Brent crude futures declined by 45 cents, or 0.6 percent, settling at $71.31 per barrel. Meanwhile, U.S. West Texas Intermediate crude dropped 42 cents, also 0.6 percent, to $66.06 per barrel. Despite this minor dip, both benchmarks remain close to recent highs after gaining more than 5 percent last week due to geopolitical tensions.
Market analysts believe investors are cautiously watching the upcoming nuclear discussions between Washington and Tehran. Iran has reportedly signaled willingness to make limited concessions on its nuclear program in exchange for sanctions relief and recognition of its uranium enrichment rights. This development has helped cool immediate fears of supply disruption.
However, new tariff developments in the United States have introduced fresh uncertainty. Following a Supreme Court decision affecting previous tariff policies, President Trump announced plans to temporarily increase import tariffs to 15 percent. Analysts suggest that such trade measures could slow global growth, indirectly weakening energy demand.

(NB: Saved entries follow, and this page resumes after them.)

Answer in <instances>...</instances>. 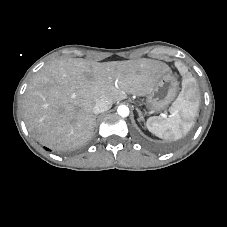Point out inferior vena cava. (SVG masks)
Instances as JSON below:
<instances>
[{
	"instance_id": "inferior-vena-cava-1",
	"label": "inferior vena cava",
	"mask_w": 227,
	"mask_h": 227,
	"mask_svg": "<svg viewBox=\"0 0 227 227\" xmlns=\"http://www.w3.org/2000/svg\"><path fill=\"white\" fill-rule=\"evenodd\" d=\"M112 99L107 97V96H102L101 98H99L93 108V112L95 114H99V113H103L107 110H109L112 106Z\"/></svg>"
}]
</instances>
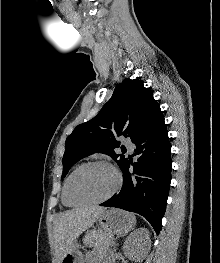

Other geopolitical factors, including the ongoing Russia Ukraine conflict, continue to influence price volatility. Financial experts note that while futures prices rose earlier on geopolitical risks, physical oil supply indicators remain stable, suggesting no actual shortage in the market.
Morgan Stanley has adjusted its outlook, projecting Brent crude to average $62.50 per barrel in the second quarter, reflecting expectations of softer demand conditions ahead. Overall, while tensions appear slightly reduced, uncertainty continues to keep the oil market volatile.